Finding Me

It’s been one of the worst weeks on record. dLife/dt < 0.

The relationship with Colleen is ending. Although I was the one to try to lessen our involvement with each other (in pursuit of new things), our friendship is terminating against my will. I still want to be friends, no matter what happens. I do still love her.

I didn’t go to any classes today. I went to two yesterday, one the day before that. This is bad. I’ve skipped every class I have at least once this week. I missed a physics lab, and I can only miss one per semester.

I still have no instructor for music. I’m sick of being a productive member of society. I’m sick of doing homework, listening to The Man, and being responsible.
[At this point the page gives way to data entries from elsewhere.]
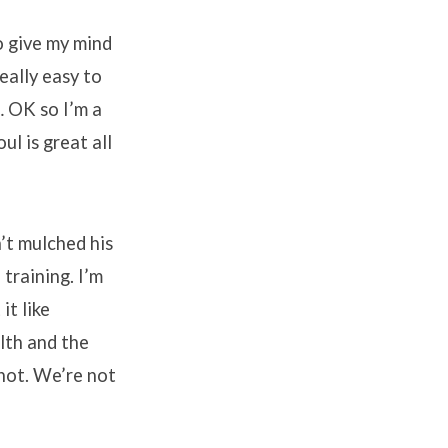
o give my mind
eally easy to
… OK so I’m a
ul is great all
’t mulched his
training. I’m
it like
lth and the
 not. We’re not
I want to sleep.

I’ve been crying a lot, and sleeping more.

I’d like to stop complaining.

A very close friend of mine brought it to my attention that I only seem to write here when I’m having problems, and that I could stand to come here when I’m feeling good. That’s true. There might have been a few more posts before this one, in that case, because the week hasn’t been all bad. I can’t really explain here, though.

I talked to my parents about everything. They were very supportive and helpful, as usual. Thanks, Mom and Dad. I owe just about everything to you.

Now, it’s 1:48a, and I have a five-page essay due tomorrow (today). I’ve written two sentences. I need to get working.